Currency Adjustment Factor (CAF)

What Is the Currency Adjustment Factor (CAF)?

The currency adjustment factor (CAF) is an additional cost on trades between the United States and Pacific Rim countries. The levy is imposed by shippers in that region to cover currency fluctuations while goods are in transit and to account for a declining value of the U.S. dollar over time.

Key Takeaways

  • The currency adjustment factor (CAF) is a surcharge levied in addition to freight and customs charges on imports from certain Asian countries.
  • The CAF is intended to compensate for currency fluctuations between those nations' currencies and the U.S. dollar that may affect shipping rates.
  • The CAF was added by foreign shippers to adjust for a declining value of the U.S. dollar over time.

Understanding Currency Adjustment Factors

The currency adjustment factor is applied in addition to the freight costs incurred during trades between these countries. It was enacted in response to the additional costs that shipping companies were incurring when they were dealing with exchange rates between the different currencies. The CAF is a percentage that is applied to fees, in addition to the base exchange rate. It is calculated based on the average of the exchange rate over the prior three months.

The currency adjustment factor increases in direct response to the United States dollar dropping in value.

Due to this charge, many carriers seek to enter into all-inclusive contracts that will include all possible charges that can be incurred to offset the impact of the exchange rate on profits. These issues most commonly occur on sea freight traveling between the U.S. and the Pacific Rim countries, but they can also be seen in other forms of shipments and with other countries outside of the U.S. and the Pacific Rim.

Example of a CAF 

Consider an example of the currency adjustment factor being applied on a shipment between U.S.-based Onyx Technologies and Japan-based Nikita Corporation. Nikita has shipped Onyx a large shipment of silicon chips for Onyx to install into their digital cameras. Nikita is sending this delivery by steamer ship, and the name of the carrier service that runs these ships is Dermont Shipping.

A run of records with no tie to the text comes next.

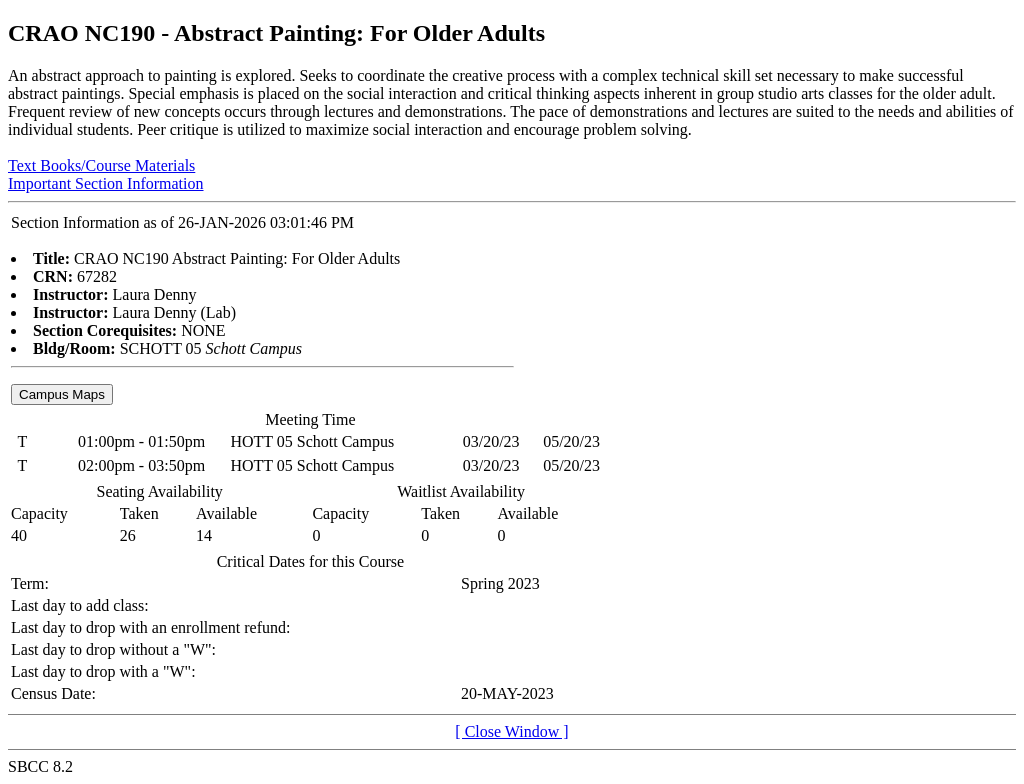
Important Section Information (106, 183)
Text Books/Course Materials (101, 165)
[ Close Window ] (511, 731)
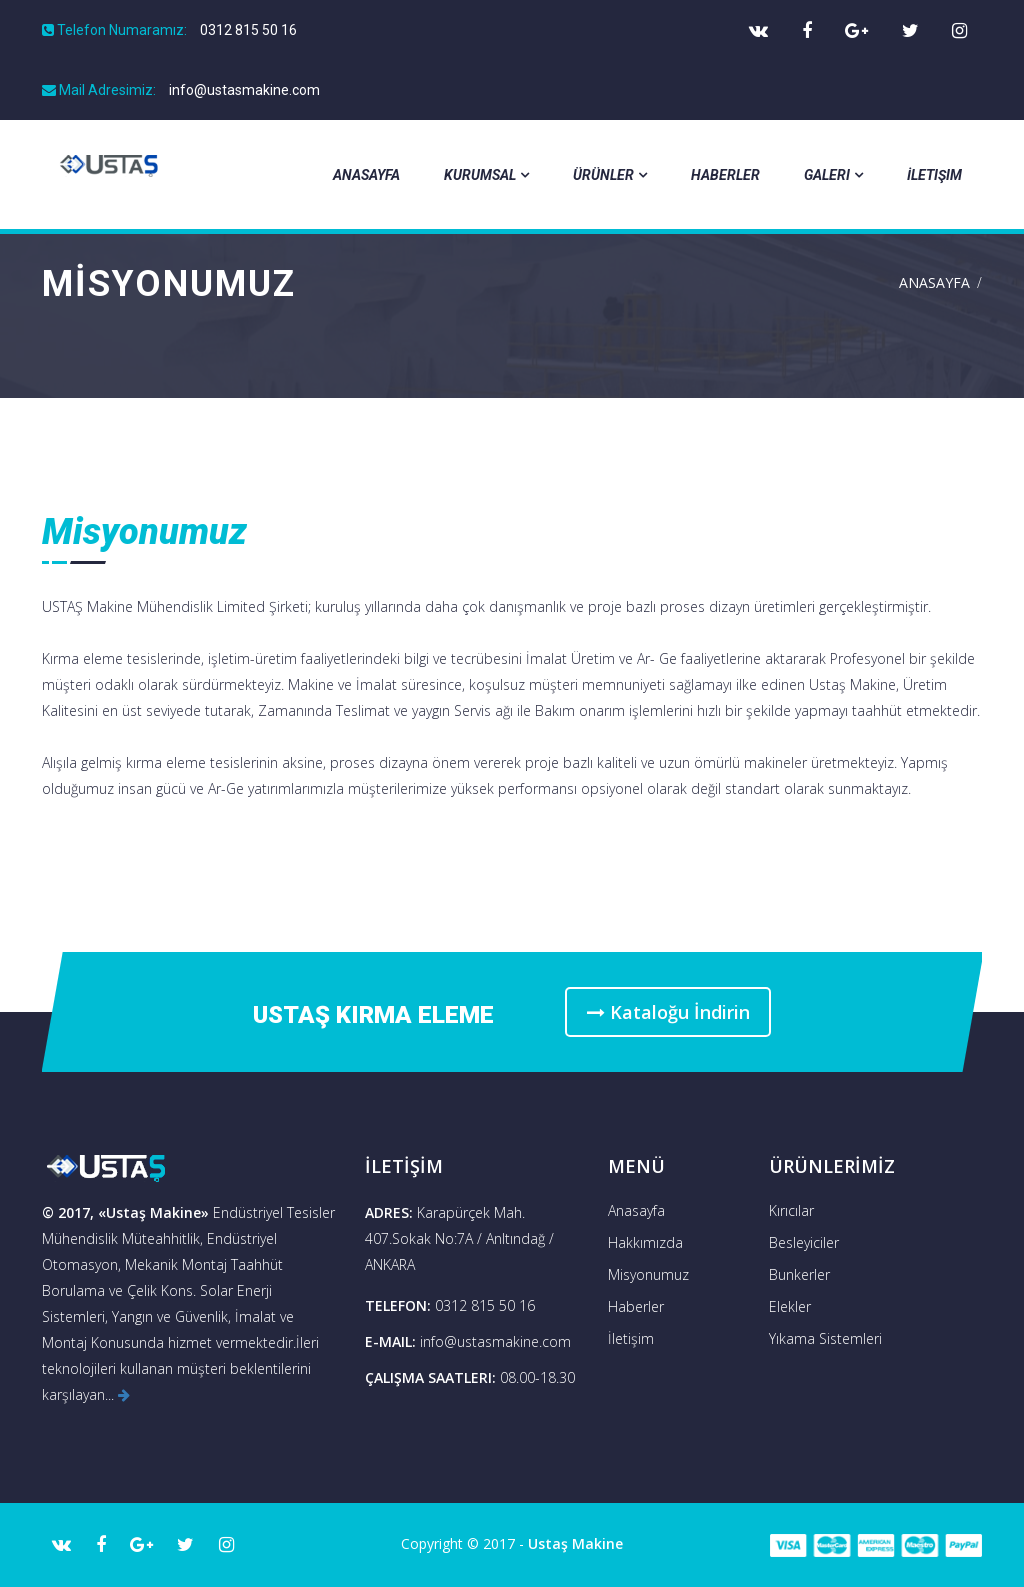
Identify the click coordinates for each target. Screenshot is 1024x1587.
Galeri (833, 175)
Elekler (790, 1306)
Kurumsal (486, 175)
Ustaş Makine (575, 1543)
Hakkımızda (645, 1242)
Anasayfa (366, 175)
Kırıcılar (791, 1210)
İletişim (934, 175)
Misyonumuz (648, 1274)
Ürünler (610, 175)
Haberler (725, 175)
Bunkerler (799, 1274)
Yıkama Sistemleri (825, 1338)
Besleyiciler (804, 1242)
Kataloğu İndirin (669, 1012)
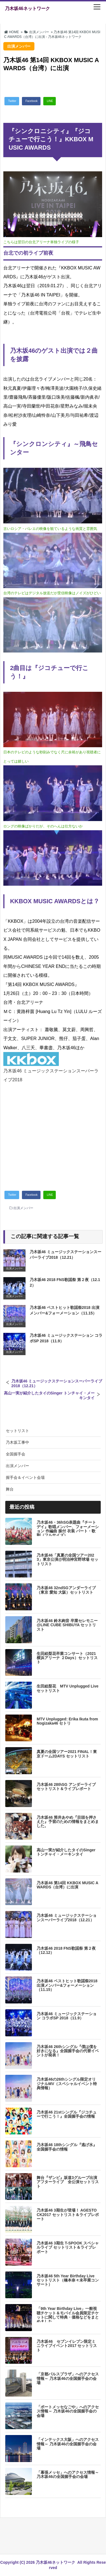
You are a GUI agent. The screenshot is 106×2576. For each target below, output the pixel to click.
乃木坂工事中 (17, 1442)
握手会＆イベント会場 (25, 1477)
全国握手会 (15, 1454)
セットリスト (17, 1430)
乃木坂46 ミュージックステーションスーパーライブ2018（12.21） (56, 1383)
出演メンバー (23, 1208)
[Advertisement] (52, 1134)
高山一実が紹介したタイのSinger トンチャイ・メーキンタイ (49, 1395)
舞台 (10, 1489)
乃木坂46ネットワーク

Dermont Shipping specializes in these types of deliveries, and they are aware that the exchange rate between the U.S. dollar and the Japanese yen can be quite volatile. Not wanting to get caught in the middle of a devaluation of either currency, Dermont asks for the shipping contract to be all-inclusive, which means that there will be an adjustment built in to cover any drop in value. It works out in Dermont’s favor because, at the time of delivery, the adjusted fee would have included a 51% increase on top of what they were already paying, which means that half of their profits would have gone towards paying for the loss in currency value.

If Dermont had not requested an all-inclusive contract, either because they were not accustomed to shipping between these countries or because they wished to levy their own CAF against both parties, they would have needed to calculate their estimated fees in advance and written them into the contract. Otherwise, they would have had to pay those fees out of pocket.